Stored records
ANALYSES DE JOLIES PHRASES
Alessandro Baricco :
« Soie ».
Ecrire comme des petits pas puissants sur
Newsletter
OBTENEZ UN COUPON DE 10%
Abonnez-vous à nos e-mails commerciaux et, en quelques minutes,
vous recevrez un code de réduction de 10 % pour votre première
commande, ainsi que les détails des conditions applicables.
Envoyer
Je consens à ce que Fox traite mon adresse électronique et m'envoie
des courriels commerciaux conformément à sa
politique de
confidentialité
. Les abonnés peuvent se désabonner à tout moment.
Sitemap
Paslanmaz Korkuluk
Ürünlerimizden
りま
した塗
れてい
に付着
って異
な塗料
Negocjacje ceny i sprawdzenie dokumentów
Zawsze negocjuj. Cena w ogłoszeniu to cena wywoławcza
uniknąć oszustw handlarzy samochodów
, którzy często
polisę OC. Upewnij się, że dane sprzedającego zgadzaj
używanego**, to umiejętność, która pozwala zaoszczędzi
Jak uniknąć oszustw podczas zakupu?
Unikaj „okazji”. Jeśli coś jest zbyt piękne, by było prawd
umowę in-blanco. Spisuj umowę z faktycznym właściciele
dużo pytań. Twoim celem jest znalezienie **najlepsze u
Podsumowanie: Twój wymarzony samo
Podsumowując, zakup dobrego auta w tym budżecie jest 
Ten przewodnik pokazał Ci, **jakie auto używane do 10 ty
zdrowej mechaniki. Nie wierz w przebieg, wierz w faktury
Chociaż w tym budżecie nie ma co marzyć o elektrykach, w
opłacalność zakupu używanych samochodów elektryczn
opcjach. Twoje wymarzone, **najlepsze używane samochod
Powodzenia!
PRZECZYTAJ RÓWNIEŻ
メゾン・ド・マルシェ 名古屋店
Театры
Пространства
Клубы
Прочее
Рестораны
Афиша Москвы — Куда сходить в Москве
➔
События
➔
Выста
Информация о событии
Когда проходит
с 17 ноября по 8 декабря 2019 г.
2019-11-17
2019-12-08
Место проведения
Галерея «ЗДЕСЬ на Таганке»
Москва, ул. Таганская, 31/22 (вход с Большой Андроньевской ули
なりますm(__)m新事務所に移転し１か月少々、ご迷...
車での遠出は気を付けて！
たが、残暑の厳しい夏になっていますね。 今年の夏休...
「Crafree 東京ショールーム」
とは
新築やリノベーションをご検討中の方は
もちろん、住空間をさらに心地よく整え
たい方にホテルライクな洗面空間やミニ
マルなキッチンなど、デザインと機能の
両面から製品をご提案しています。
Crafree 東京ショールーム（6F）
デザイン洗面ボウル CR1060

==

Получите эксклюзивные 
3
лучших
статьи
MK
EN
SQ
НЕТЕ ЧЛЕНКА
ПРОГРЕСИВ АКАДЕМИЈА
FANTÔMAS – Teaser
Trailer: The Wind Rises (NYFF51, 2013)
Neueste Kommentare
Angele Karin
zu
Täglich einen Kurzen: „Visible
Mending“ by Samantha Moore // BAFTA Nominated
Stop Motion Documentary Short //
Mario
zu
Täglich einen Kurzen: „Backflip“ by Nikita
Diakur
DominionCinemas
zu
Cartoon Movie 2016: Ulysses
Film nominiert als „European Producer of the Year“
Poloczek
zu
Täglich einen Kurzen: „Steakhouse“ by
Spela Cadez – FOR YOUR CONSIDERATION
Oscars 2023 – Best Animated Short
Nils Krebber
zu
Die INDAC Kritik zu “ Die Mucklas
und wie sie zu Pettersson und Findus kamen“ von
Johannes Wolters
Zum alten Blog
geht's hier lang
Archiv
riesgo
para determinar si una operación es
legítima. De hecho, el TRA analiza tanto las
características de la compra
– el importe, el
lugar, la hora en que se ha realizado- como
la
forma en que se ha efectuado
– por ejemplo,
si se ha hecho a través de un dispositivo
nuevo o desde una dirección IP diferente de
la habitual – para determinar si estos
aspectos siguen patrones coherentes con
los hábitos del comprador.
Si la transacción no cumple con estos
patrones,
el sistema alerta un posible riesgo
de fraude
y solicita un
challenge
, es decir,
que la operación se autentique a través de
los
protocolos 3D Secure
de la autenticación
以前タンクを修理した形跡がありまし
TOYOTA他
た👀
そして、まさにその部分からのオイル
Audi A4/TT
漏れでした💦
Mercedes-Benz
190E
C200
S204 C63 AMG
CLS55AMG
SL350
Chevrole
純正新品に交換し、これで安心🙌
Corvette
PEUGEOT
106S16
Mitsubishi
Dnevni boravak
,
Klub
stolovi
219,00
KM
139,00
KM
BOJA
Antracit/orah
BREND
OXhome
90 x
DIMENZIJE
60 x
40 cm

=== TASK TO COMPLETE ===
Look above for the line holding "confidentialité", then set down exactly that line and every line after it up to and including the line holding "by było prawd", with nothing else.

=== SOLUTION FOR THIS EXERCISE ===
confidentialité
. Les abonnés peuvent se désabonner à tout moment.
Sitemap
Paslanmaz Korkuluk
Ürünlerimizden
りま
した塗
れてい
に付着
って異
な塗料
Negocjacje ceny i sprawdzenie dokumentów
Zawsze negocjuj. Cena w ogłoszeniu to cena wywoławcza
uniknąć oszustw handlarzy samochodów
, którzy często
polisę OC. Upewnij się, że dane sprzedającego zgadzaj
używanego**, to umiejętność, która pozwala zaoszczędzi
Jak uniknąć oszustw podczas zakupu?
Unikaj „okazji”. Jeśli coś jest zbyt piękne, by było prawd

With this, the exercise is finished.